Re: [PATCH 2/2] mm: set PG_dma_pinned on get_user_pages*()

From: John Hubbard
Date: Sun Jun 17 2018 - 16:28:48 EST


On 06/17/2018 01:10 PM, Dan Williams wrote:
> On Sun, Jun 17, 2018 at 1:04 PM, Jason Gunthorpe <jgg@xxxxxxxx> wrote:
>> On Sun, Jun 17, 2018 at 12:53:04PM -0700, Dan Williams wrote:
>>>> diff --git a/mm/rmap.c b/mm/rmap.c
>>>> index 6db729dc4c50..37576f0a4645 100644
>>>> +++ b/mm/rmap.c
>>>> @@ -1360,6 +1360,8 @@ static bool try_to_unmap_one(struct page *page, struct vm_area_struct *vma,
>>>> flags & TTU_SPLIT_FREEZE, page);
>>>> }
>>>>
>>>> + if (PageDmaPinned(page))
>>>> + return false;
>>>> /*
>>>> * We have to assume the worse case ie pmd for invalidation. Note that
>>>> * the page can not be free in this function as call of try_to_unmap()
>>>
>>> We have a similiar problem with DAX and the conclusion we came to is
>>> that it is not acceptable for userspace to arbitrarily block kernel
>>> actions. The conclusion there was: 'wait' if the DMA is transient, and
>>> 'revoke' if the DMA is long lived, or otherwise 'block' long-lived DMA
>>> if a revocation mechanism is not available.
>>
>> This might be the right answer for certain things, but it shouldn't be
>> the immediate reaction to everthing.
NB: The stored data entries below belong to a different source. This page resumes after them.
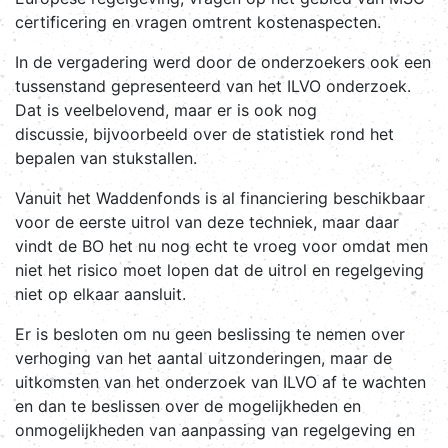
certificering en vragen omtrent kostenaspecten.
In de vergadering werd door de onderzoekers ook een
tussenstand gepresenteerd van het ILVO onderzoek.
Dat is veelbelovend, maar er is ook nog
discussie, bijvoorbeeld over de statistiek rond het
bepalen van stukstallen.
Vanuit het Waddenfonds is al financiering beschikbaar
voor de eerste uitrol van deze techniek, maar daar
vindt de BO het nu nog echt te vroeg voor omdat men
niet het risico moet lopen dat de uitrol en regelgeving
niet op elkaar aansluit.
Er is besloten om nu geen beslissing te nemen over
verhoging van het aantal uitzonderingen, maar de
uitkomsten van het onderzoek van ILVO af te wachten
en dan te beslissen over de mogelijkheden en
onmogelijkheden van aanpassing van regelgeving en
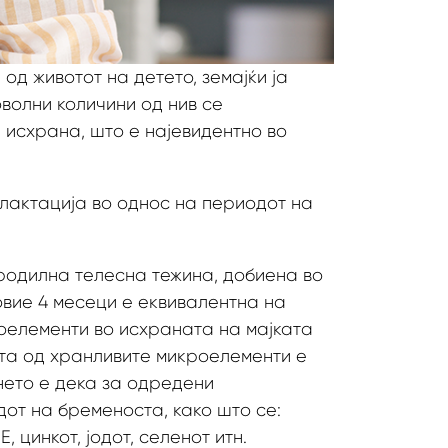
д животот на детето, земајќи ја
волни количини од нив се
 исхрана, што е најевидентно во
лактација во однос на периодот на
а родилна телесна тежина, добиена во
овие 4 месеци е еквивалентна на
роелементи во исхраната на мајката
ата од хранливите микроелементи е
нето е дека за одредени
от на бременоста, како што се:
, цинкот, јодот, селенот итн.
There are many user APIs that
>> block kernel actions and hold kernel resources.
>>
>> IMHO, there should be an identifiable objection, eg is blocking going
>> to create a DOS, dead-lock, insecurity, etc?
>
> I believe kernel behavior regression is a primary concern as now
> fallocate() and truncate() can randomly fail where they didn't before.
>

Yes. However, my thinking was: get_user_pages() can become a way to indicate that
these pages are going to be treated specially. In particular, the caller
does not really want or need to support certain file operations, while the
page is flagged this way.

If necessary, we could add a new API call. But either way, I think we could
reasonably document that "if you pin these pages (either via get_user_pages,
or some new, similar-looking API call), you can DMA to/from them, and safely
mark them as dirty when you're done, and the right things will happen.
And in the interim, you can expect that the follow file system API calls
will not behave predictably: fallocate, truncate, ..."

Maybe in the near future, we can remove that last qualification, if we
find a more comprehensive design for this (as opposed to this cheap fix
I'm proposing here).